Based on a study conducted by Saccone et al, pregnant women who received omega-3 supplementation containing DHA and EPA had a longer gestational age and their babies had a greater birth weight than the control group [17]. Apart from that, other studies also show that consuming DHA and EPA supplementation could increase fetal weight [17,18]. Cohort studies in Norway and Australia also concluded that children had higher mental processing and cognition scores when born to mothers who were fed foods high in DHA and EPA levels during their pregnancy and breastfeeding [19,20]. Several studies examining EPA and DHA intake during pregnancy, and their correlation with longer gestational age, indicate that EPA and DHA supplementation during pregnancy delays the onset of labor until the optimal gestational age [21–23].

Therefore, preterm birth and other health problems in mother and baby are correlated with blood levels of EPA and DHA, and the numbers are predicted to be reduced by increasing EPA and DHA intake. However, very high intake or levels of EPA and DHA can also cause health problems, such as bleeding, prolonged pregnancy, or even preterm birth [8–15]. The variations in EPA and DHA levels between pregnant women who give birth at term and those who give birth before term have not yet been explained by previous studies. Thus, this study aimed to compare DHA and EPA levels in 44 women with preterm births and 44 women with term births at a tertiary hospital in West Java Province, Indonesia, between November 2022 and March 2023.

Material and Methods


The approval and recommendations of the tertiary hospital’s ethics committee review board (reference number LB.02.01/X.6.5/386/2022) were obtained before any procedures were conducted, in compliance with applicable norms and regulations. The study was conducted as per the Declaration of Helsinki. Each patient provided informed consent. Details regarding the trial were explained to patients both written or orally.

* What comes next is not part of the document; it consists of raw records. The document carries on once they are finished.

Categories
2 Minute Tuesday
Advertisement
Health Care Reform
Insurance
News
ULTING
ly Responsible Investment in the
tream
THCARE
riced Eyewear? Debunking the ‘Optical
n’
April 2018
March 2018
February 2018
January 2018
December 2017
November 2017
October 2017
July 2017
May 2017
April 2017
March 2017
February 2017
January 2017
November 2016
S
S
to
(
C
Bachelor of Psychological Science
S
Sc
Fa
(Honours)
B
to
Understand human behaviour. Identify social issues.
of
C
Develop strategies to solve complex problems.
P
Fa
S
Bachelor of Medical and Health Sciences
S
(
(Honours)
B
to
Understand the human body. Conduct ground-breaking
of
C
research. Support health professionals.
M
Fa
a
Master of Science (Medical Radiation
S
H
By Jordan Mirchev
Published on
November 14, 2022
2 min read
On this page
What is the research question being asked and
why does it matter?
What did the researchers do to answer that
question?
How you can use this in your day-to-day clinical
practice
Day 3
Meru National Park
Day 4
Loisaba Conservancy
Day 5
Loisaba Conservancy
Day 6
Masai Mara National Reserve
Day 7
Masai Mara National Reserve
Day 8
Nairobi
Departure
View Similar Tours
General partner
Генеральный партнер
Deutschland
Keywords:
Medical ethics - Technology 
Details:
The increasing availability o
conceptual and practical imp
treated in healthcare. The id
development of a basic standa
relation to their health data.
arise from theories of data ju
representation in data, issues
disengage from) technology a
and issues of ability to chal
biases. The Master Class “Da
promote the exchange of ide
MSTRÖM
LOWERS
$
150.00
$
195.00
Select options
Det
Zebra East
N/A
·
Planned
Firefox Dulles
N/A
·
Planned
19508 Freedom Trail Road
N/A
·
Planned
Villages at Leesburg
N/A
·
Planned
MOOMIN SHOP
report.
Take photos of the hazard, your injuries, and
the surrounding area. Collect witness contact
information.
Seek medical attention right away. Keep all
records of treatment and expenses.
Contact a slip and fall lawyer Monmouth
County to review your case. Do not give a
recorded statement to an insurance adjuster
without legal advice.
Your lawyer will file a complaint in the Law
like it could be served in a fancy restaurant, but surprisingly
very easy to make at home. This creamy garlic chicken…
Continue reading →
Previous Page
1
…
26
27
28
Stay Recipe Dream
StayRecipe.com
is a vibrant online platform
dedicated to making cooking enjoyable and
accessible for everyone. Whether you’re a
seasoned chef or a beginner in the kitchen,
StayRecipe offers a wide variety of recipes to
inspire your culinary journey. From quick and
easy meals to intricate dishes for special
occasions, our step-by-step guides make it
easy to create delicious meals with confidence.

This was a descriptive analytical study conducted using a cross-sectional method on women who gave birth to their babies at the age of 24+0 to 41+6 weeks and delivered at tertiary hospitals in West Java Province, Indonesia, from the end of October 2022 to March 2023. Participants were considered included if they met the inclusion and exclusion criteria.


This study included women aged ≥18 years who gave birth through vaginal birth to their babies at 24+0 to 41+6 gestational weeks and delivered at the tertiary hospital in West Java Province, Indonesia, without fetal abnormalities. Through the completion of an informed consent form, they granted permission to take part in the study. Exclusion criteria consisted of patients with comorbidities, and refusal to participate.


Preterm and term births comprised the 2 groups of the total 86 women who fulfilled the study criteria and gave vaginal birth. Consecutive samplings were used to obtain each sample. The tertiary hospital in West Java Province, Indonesia, used primary data from patients who arrived and gave birth at both preterm and term gestational weeks. These patients were admitted through the Emergency Room or the Obstetrics and Gynecology Polyclinic. Blood samples were obtained from women who had given birth, and the hospital’s Clinical Pathology Laboratory assessed the EPA and DHA levels. Patients who fulfilled the study requirements had their antenatal care (ANC) history and supplementation during pregnancy taken. Every patient who gave vaginal birth in preterm or term manner had blood drawn to assess DHA and EPA levels in the blood.

Maternal DHA and EPA levels were measured in the laboratory using the enzyme-linked immunosorbent assay (ELISA) method. A 96-well plate was pre-coated with an antibody. The wells were filled with standards, test samples, and biotin-conjugated reagent before being incubated. The biotin-labeled DHA and the unlabeled DHA on the pre-coated antibody underwent a competitive inhibition reaction. After adding the horseradish peroxidase-conjugated reagent, the plate was incubated as a whole. At each step, unbound conjugates were eliminated with washing buffer. The horseradish peroxidase enzymatic reaction was quantified using 3,3′,5,5′-tetramethylbenzidine (TMB) substrate. Only wells with enough DHA yielded a blue product after the TMB substrate was added; this product turned yellow when the acidic stop solution was added. In a microplate reader, the optical density was measured spectrophotometrically at 450 nm to determine the DHA concentration. The material was centrifuged for 15 min at 1000×g and at 2°C to 8°C after being allowed to settle for a maximum of 30 min at room temperature. The supernatant was collected to measure the levels of EPA and DHA. If the inspection had not been completed right away, the supernatant was kept in storage at either −20°C for 7 days or −81°C for 1 month.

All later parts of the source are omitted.